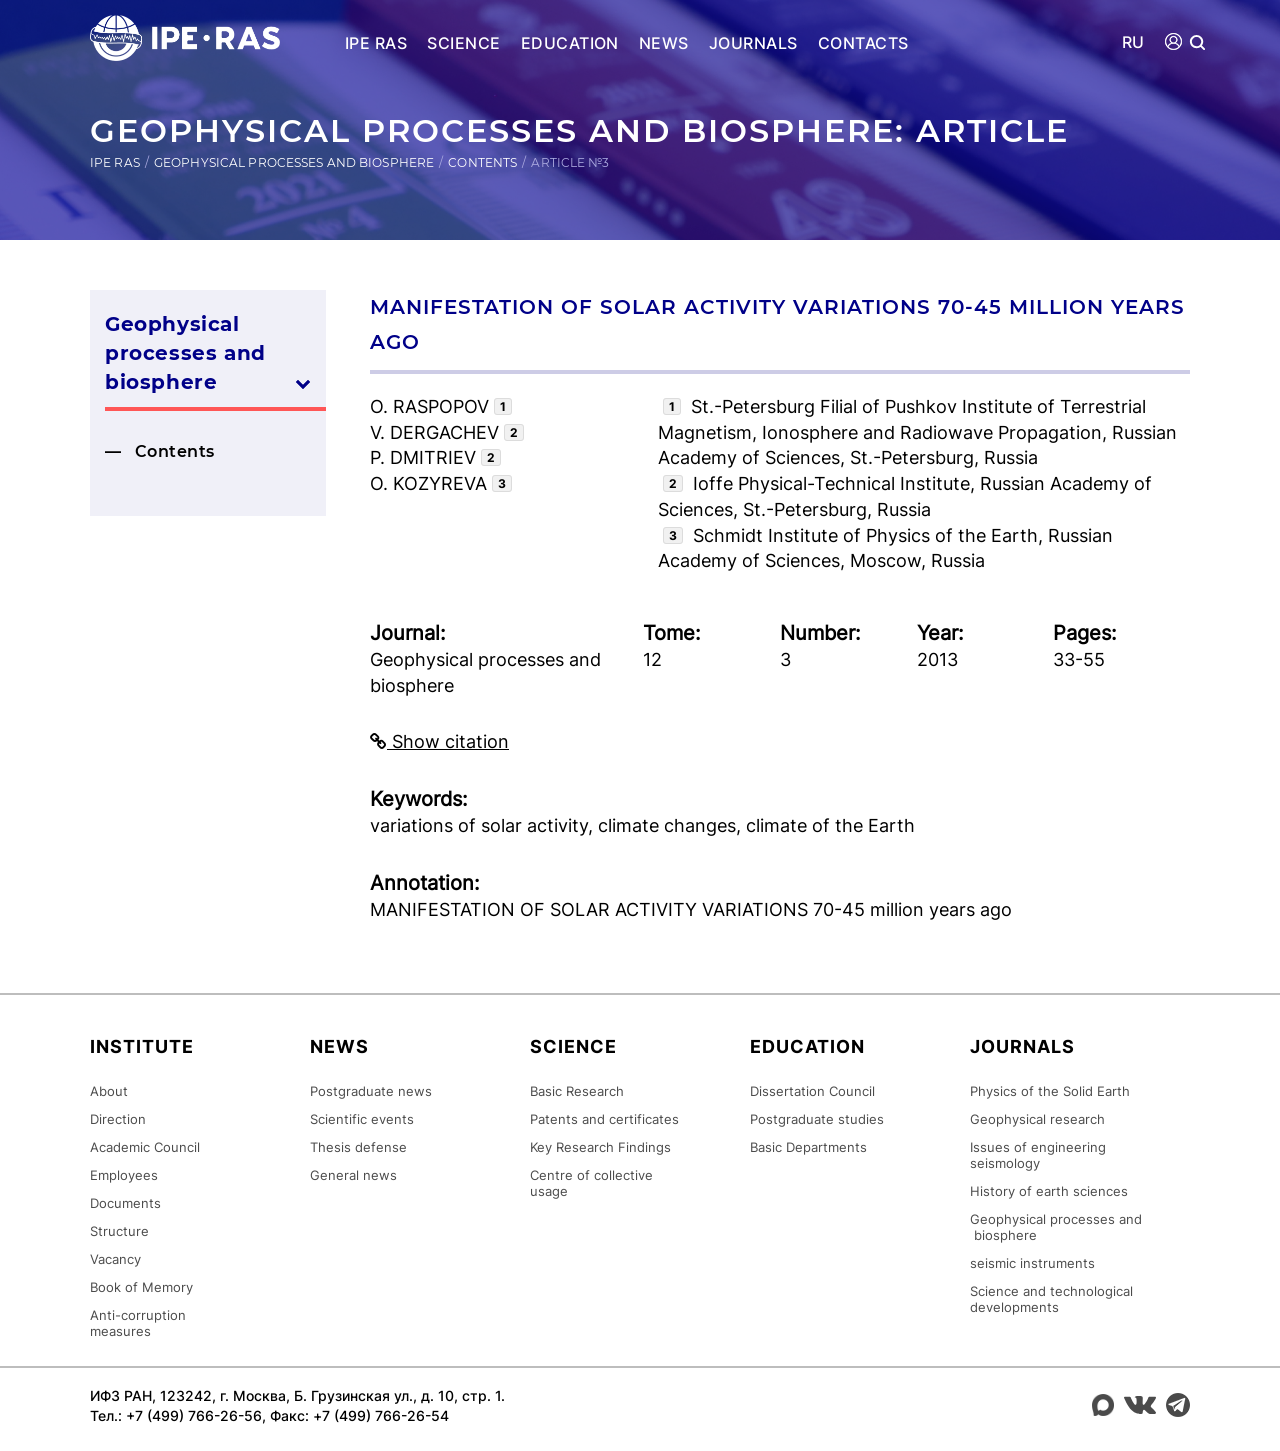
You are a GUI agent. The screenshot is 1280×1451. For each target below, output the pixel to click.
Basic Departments (808, 1147)
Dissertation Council (812, 1091)
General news (353, 1175)
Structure (119, 1231)
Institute (142, 1046)
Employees (124, 1175)
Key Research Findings (600, 1147)
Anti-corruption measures (138, 1323)
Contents (482, 162)
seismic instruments (1032, 1263)
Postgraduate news (371, 1091)
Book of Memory (141, 1287)
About (109, 1091)
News (664, 43)
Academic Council (145, 1147)
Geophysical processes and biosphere (294, 162)
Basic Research (577, 1091)
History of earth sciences (1049, 1191)
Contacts (863, 43)
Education (570, 43)
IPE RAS (376, 43)
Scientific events (362, 1119)
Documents (125, 1203)
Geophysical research (1037, 1119)
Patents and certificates (604, 1119)
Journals (753, 43)
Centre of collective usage (591, 1183)
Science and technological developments (1051, 1299)
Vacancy (115, 1259)
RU (1133, 42)
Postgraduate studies (817, 1119)
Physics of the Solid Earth (1050, 1091)
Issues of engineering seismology (1038, 1155)
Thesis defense (358, 1147)
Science (463, 43)
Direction (118, 1119)
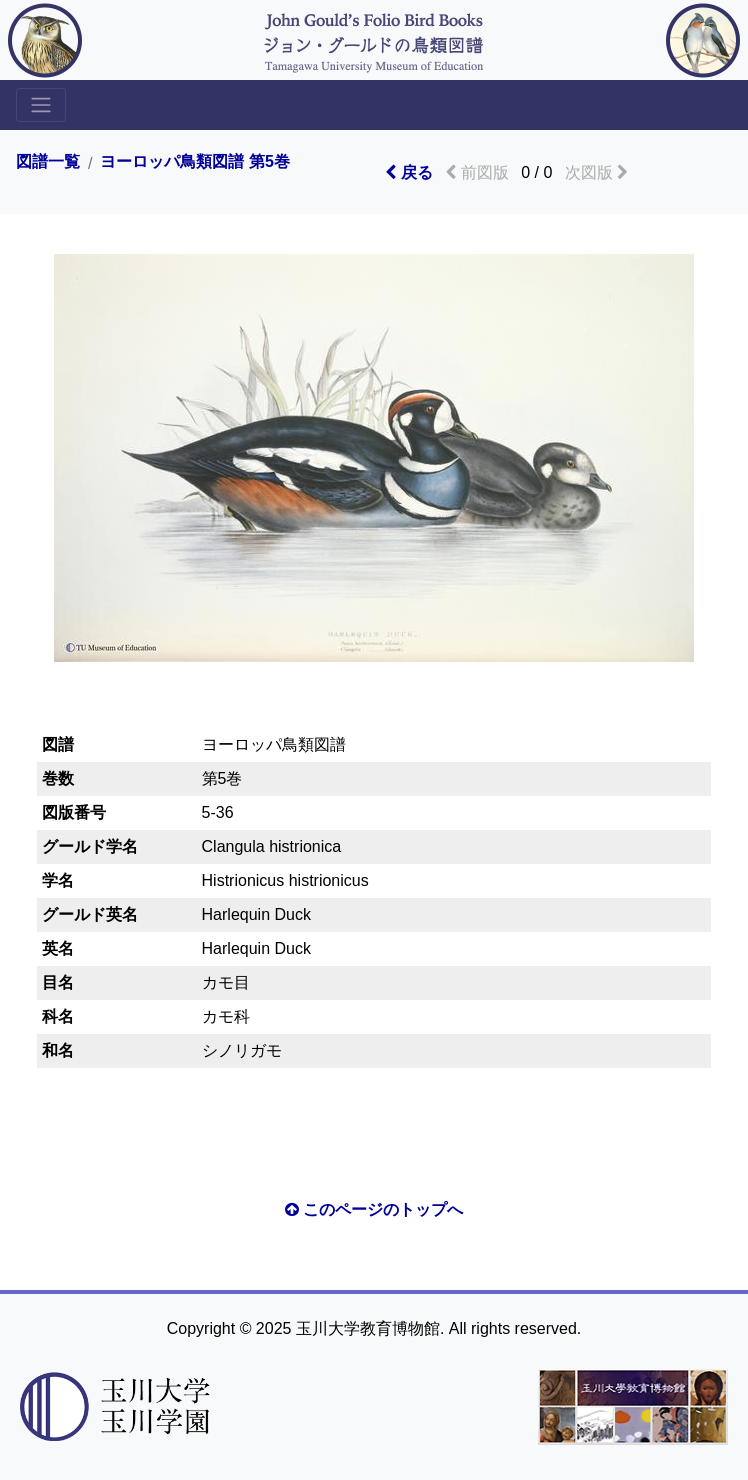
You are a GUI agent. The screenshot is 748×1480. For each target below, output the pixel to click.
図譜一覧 (48, 162)
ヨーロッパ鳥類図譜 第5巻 (194, 162)
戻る (408, 172)
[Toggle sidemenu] (41, 105)
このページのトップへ (374, 1209)
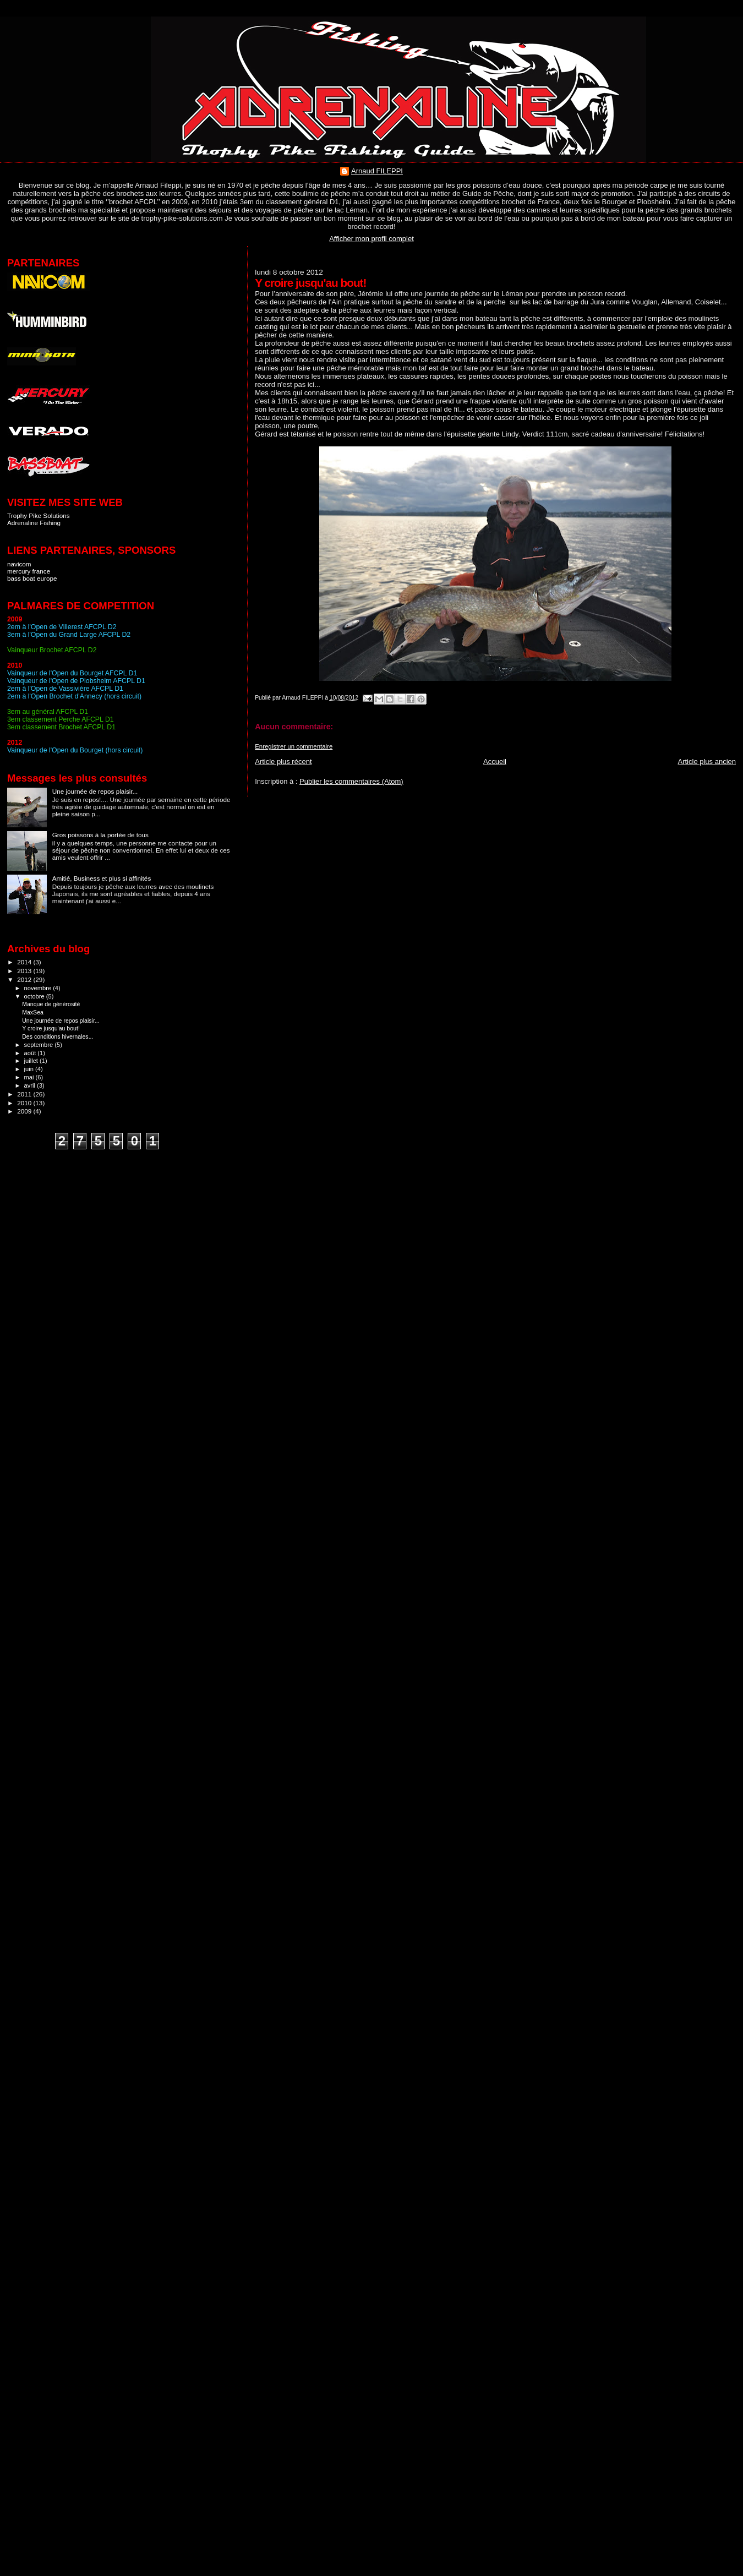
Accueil (494, 761)
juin (29, 1069)
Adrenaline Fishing (34, 522)
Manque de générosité (51, 1004)
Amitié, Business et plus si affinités (101, 878)
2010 (25, 1102)
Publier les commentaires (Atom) (351, 781)
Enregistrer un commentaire (293, 746)
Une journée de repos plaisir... (95, 791)
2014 (25, 961)
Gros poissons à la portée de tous (100, 834)
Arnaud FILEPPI (377, 171)
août (31, 1053)
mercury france (28, 571)
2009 (25, 1111)
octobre (35, 996)
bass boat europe (32, 578)
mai (30, 1077)
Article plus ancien (707, 761)
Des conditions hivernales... (57, 1036)
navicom (19, 563)
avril (30, 1085)
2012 (25, 979)
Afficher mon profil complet (371, 238)
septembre (39, 1044)
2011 (25, 1094)
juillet (32, 1060)
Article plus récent (283, 761)
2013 (25, 970)
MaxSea (32, 1012)
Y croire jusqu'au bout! (51, 1028)
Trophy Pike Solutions (38, 515)
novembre (38, 988)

┄┄┄┄┄┄┄┄┄┄

Work order:
From the entries above, return exactly the line containing "News (664, 43)", the line containing "Physics of the Solid Earth (1050, 1091)", and all lines between, and nothing else.

Solution to this task:
News (664, 43)
Academic Council (145, 1147)
Geophysical processes and biosphere (294, 162)
Basic Research (577, 1091)
History of earth sciences (1049, 1191)
Contacts (863, 43)
Education (570, 43)
IPE RAS (376, 43)
Scientific events (362, 1119)
Documents (125, 1203)
Geophysical research (1037, 1119)
Patents and certificates (604, 1119)
Journals (753, 43)
Centre of collective usage (591, 1183)
Science and technological developments (1051, 1299)
Vacancy (115, 1259)
RU (1133, 42)
Postgraduate studies (817, 1119)
Physics of the Solid Earth (1050, 1091)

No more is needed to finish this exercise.